A two-year-old female child presented with loss of vision in her left eye. Examination showed leukocoria and intraocular calcification was identified on scanning. The suspected diagnosis was intraocular retinoblastoma and the child underwent an enucleation. The eyeball was submitted for ophthalmic pathology assessment. Figures 1, 2, 3 and 4 illustrate the salient histopathological features of the case.
1. What are the two arrows pointing at in Figure 1?
2. What is indicated by the star and arrow in Figure 2
(clue: the structures indicated by the arrow are in the peripheral, temporal outer retina)?
3. What are the arrows pointing to in Figure 3?
4. Which pathological process is shown in Figure 4?
5. What is the diagnosis based on the histopathological features?
6. The process of which ophthalmic conditions are present in Figure 4?

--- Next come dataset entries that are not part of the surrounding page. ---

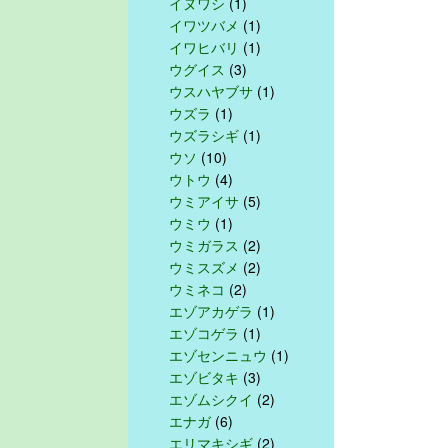
イヌワシ
(1)
イワツバメ
(1)
イワヒバリ
(1)
ウグイス
(3)
ウスハヤブサ
(1)
ウズラ
(1)
ウズラシギ
(1)
ウソ
(10)
ウトウ
(4)
ウミアイサ
(5)
ウミウ
(1)
ウミガラス
(2)
ウミスズメ
(2)
ウミネコ
(2)
エゾアカゲラ
(1)
エゾコゲラ
(1)
エゾセンニュウ
(1)
エゾビタキ
(3)
エゾムシクイ
(2)
エナガ
(6)
エリマキシギ
(2)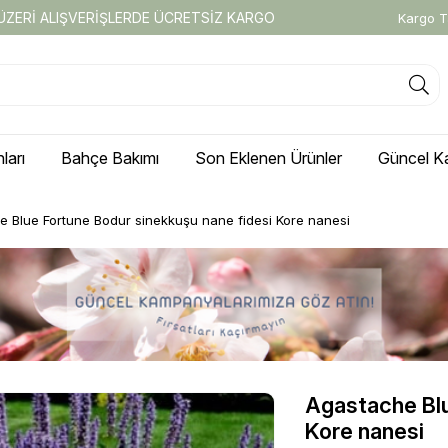
 ÜZERİ ALIŞVERİŞLERDE ÜCRETSİZ KARGO
Kargo T
ları
Bahçe Bakımı
Son Eklenen Ürünler
Güncel K
 Blue Fortune Bodur sinekkuşu nane fidesi Kore nanesi
Agastache Blu
Kore nanesi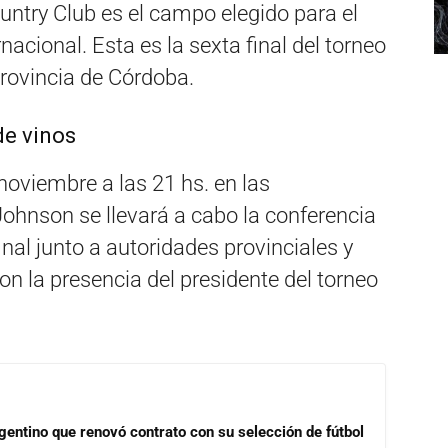
ntry Club es el campo elegido para el
nacional. Esta es la sexta final del torneo
provincia de Córdoba.
de vinos
 noviembre a las 21 hs. en las
ohnson se llevará a cabo la conferencia
nal junto a autoridades provinciales y
n la presencia del presidente del torneo
gentino que renovó contrato con su selección de fútbol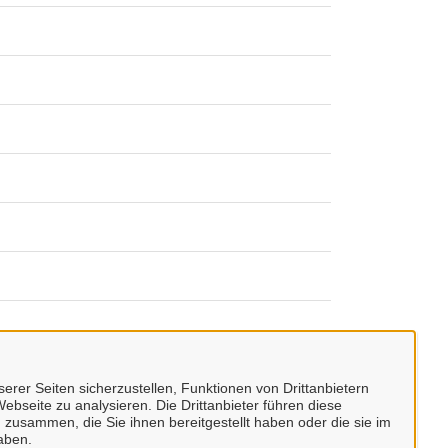
erer Seiten sicherzustellen, Funktionen von Drittanbietern
ebseite zu analysieren. Die Drittanbieter führen diese
 zusammen, die Sie ihnen bereitgestellt haben oder die sie im
aben.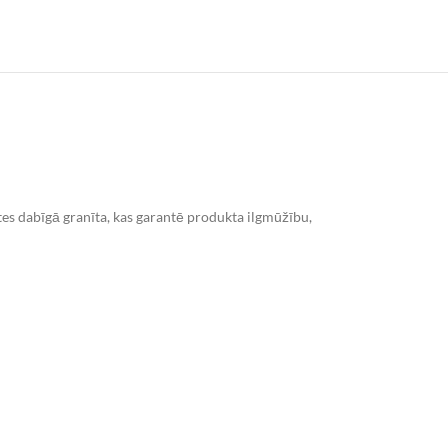
tes dabīgā granīta, kas garantē produkta ilgmūžību,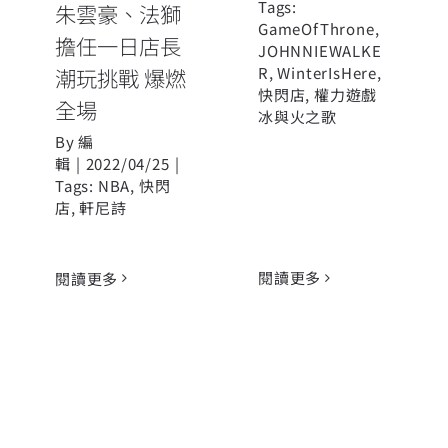
Tags:
朱雲豪、法獅
GameOfThrone
,
擔任一日店長
JOHNNIEWALKE
R
,
WinterIsHere
,
潮玩挑戰 爆燃
快閃店
,
權力遊戲
全場
冰與火之歌
By
編
輯
|
2022/04/25
|
Tags:
NBA
,
快閃
店
,
軒尼詩
閱讀更多
閱讀更多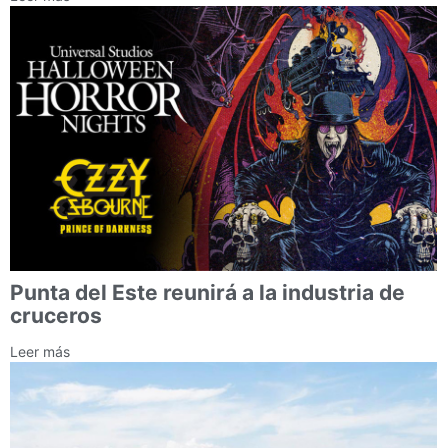
Punta del Este reunirá a la industria de
cruceros
Leer más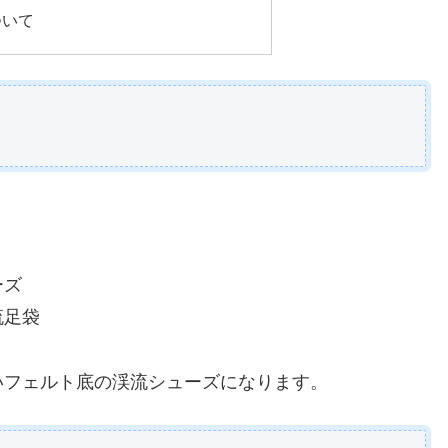
ついて
ーズ
流足袋
いフェルト底の渓流シューズになります。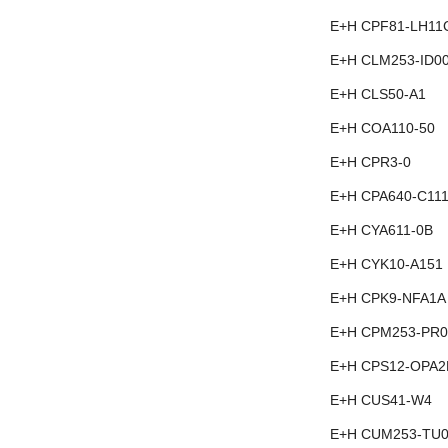
E+H CPF81-LH11
E+H CLM253-ID0
E+H CLS50-A1
E+H COA110-50
E+H CPR3-0
E+H CPA640-C11
E+H CYA611-0B
E+H CYK10-A151
E+H CPK9-NFA1A
E+H CPM253-PR0
E+H CPS12-OPA2
E+H CUS41-W4
E+H CUM253-TU0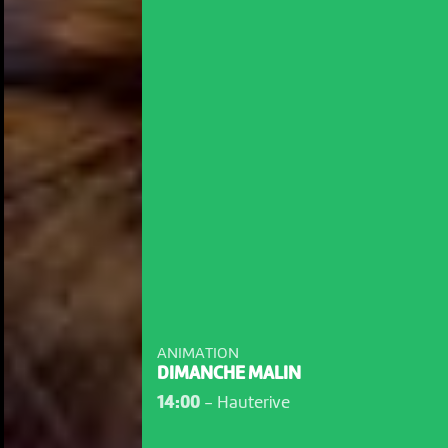
ANIMATION
DIMANCHE MALIN
14:00
-
Hauterive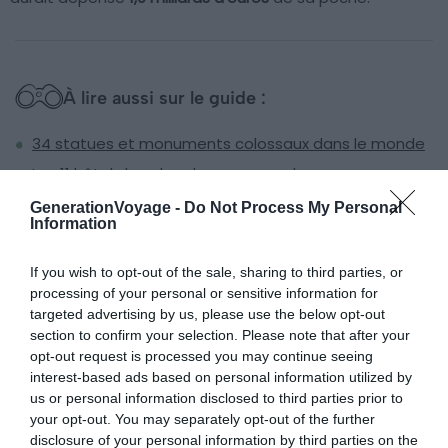
À lire aussi sur le guide :
34 statues et monuments colossaux dans le monde
Les 11 hôtels les plus chers au monde
34 lieux pour nager dans les eaux les plus claires au
GenerationVoyage -
Do Not Process My Personal
Information
monde
51 des meilleures villes au monde pour faire la fête
If you wish to opt-out of the sale, sharing to third parties, or
processing of your personal or sensitive information for
targeted advertising by us, please use the below opt-out
10. City of Dreams, Macao
section to confirm your selection. Please note that after your
opt-out request is processed you may continue seeing
interest-based ads based on personal information utilized by
us or personal information disclosed to third parties prior to
your opt-out. You may separately opt-out of the further
disclosure of your personal information by third parties on the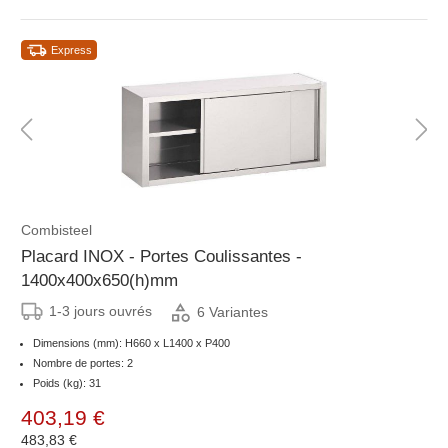
Express
Combisteel
Placard INOX - Portes Coulissantes -
1400x400x650(h)mm
1-3 jours ouvrés
6 Variantes
Dimensions (mm): H660 x L1400 x P400
Nombre de portes: 2
Poids (kg): 31
403,19 €
483,83 €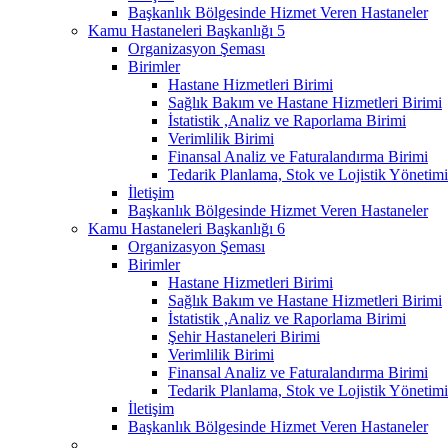
Başkanlık Bölgesinde Hizmet Veren Hastaneler
Kamu Hastaneleri Başkanlığı 5
Organizasyon Şeması
Birimler
Hastane Hizmetleri Birimi
Sağlık Bakım ve Hastane Hizmetleri Birimi
İstatistik ,Analiz ve Raporlama Birimi
Verimlilik Birimi
Finansal Analiz ve Faturalandırma Birimi
Tedarik Planlama, Stok ve Lojistik Yönetimi
İletişim
Başkanlık Bölgesinde Hizmet Veren Hastaneler
Kamu Hastaneleri Başkanlığı 6
Organizasyon Şeması
Birimler
Hastane Hizmetleri Birimi
Sağlık Bakım ve Hastane Hizmetleri Birimi
İstatistik ,Analiz ve Raporlama Birimi
Şehir Hastaneleri Birimi
Verimlilik Birimi
Finansal Analiz ve Faturalandırma Birimi
Tedarik Planlama, Stok ve Lojistik Yönetimi
İletişim
Başkanlık Bölgesinde Hizmet Veren Hastaneler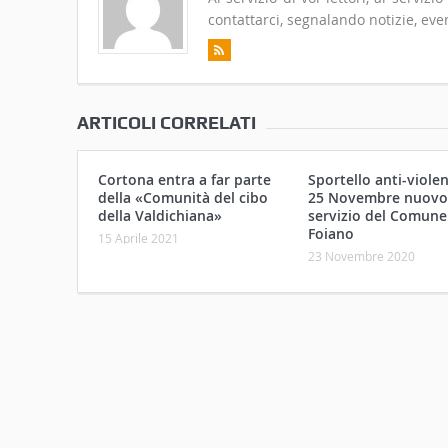
contattarci, segnalando notizie, even
ARTICOLI CORRELATI
Cortona entra a far parte
Sportello anti-violen
della «Comunità del cibo
25 Novembre nuovo
della Valdichiana»
servizio del Comune
Foiano
15 Aprile 2021
23 Novembre 2020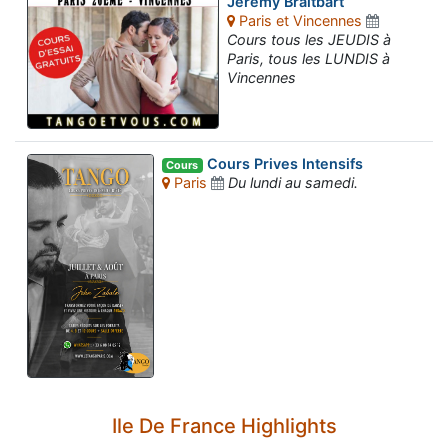
Jeremy Braitbart
Paris et Vincennes
Cours tous les JEUDIS à
Paris, tous les LUNDIS à
Vincennes
Cours Prives Intensifs
Cours
Paris
Du lundi au samedi.
Ile De France Highlights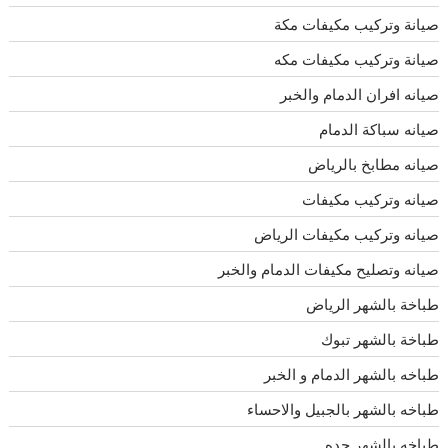
صيانة وتركيب مكيفات مكة
صيانة وتركيب مكيفات مكه
صيانه افران الدمام والخبر
صيانه سباكة الدمام
صيانه مطابخ بالرياض
صيانه وتركيب مكيفات
صيانه وتركيب مكيفات الرياض
صيانه وتصليح مكيفات الدمام والخبر
طباخة بالشهر الرياض
طباخة بالشهر تبوك
طباخه بالشهر الدمام و الخبر
طباخه بالشهر بالجبيل والاحساء
طباخه بالشهر جده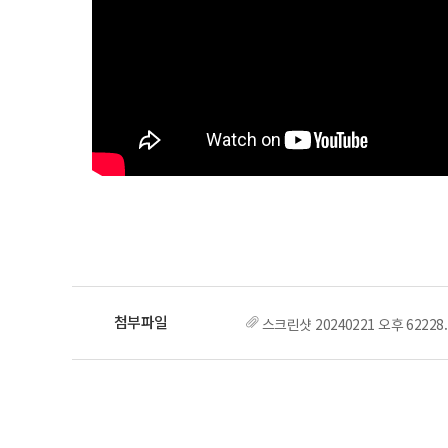
스크린샷 20240221 오후 62228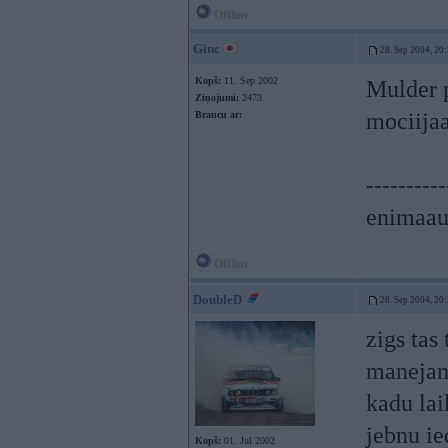
Offline
Ginc
28. Sep 2004, 20
Kopš:
11. Sep 2002
Mulder p
Ziņojumi:
2473
mociijaa
Braucu ar:
----------
enimaau
Offline
DoubleD
28. Sep 2004, 20
zigs tas
manejam 
kadu lai
jebnu ie
Kopš:
01. Jul 2002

7. Are there any surprising clinical and histological features?
1. The yellow arrow is pointing to a detached retina. The blue arrow is sub-retinal serous exudate, lying between the detached retina and the sclera.
2. The yellow star is a proteinaceous serous exudate, which appears a pink colour and the arrow is pointing to abnormal vessels in the peripheral, temporal retina, containing blood.
3. These are lipid-laden macrophages near the retinal pigment epithelium (RPE). They have a frothy cytoplasmic appearance due to the high concentration of lipid material that has oozed from the vessels in the temporal retina being ingested by tissue macrophages.
4. This is dystrophic calcification of vessels. Dystrophic calcification appears as purple material deposited on the surfaces of pre-existing anatomical structures or is often seen in scar tissue.
5. Coats disease. This is based on the presence of the chronic serous exudate and the temporal, peripheral abnormal retinal vessels.
6. Retinoblastoma, retinocytoma and tuberous sclerosis.
7. The patient is a female and there is intra-retinal calcification. Coats disease affects male children usually and is characterised by the presence of abnormally dilated outer retinal vessels in the temporal peripheral retina causing chronic exudation phenomena. One of the clinical features used to distinguish Coats from retinoblastoma is the latter showing calcification. Indeed, this was the suspected indication for enucleation in this case. However, chronic Coats disease can show intra-retinal calcification. (Miller DM, Benz MS, Murray TG, Dubovy SR. Intraretinal calcification and osseous metaplasia in coats disease. Arch Ophthalmol 2004;122(11):1710-2). No viable retinoblastoma was seen in this specimen.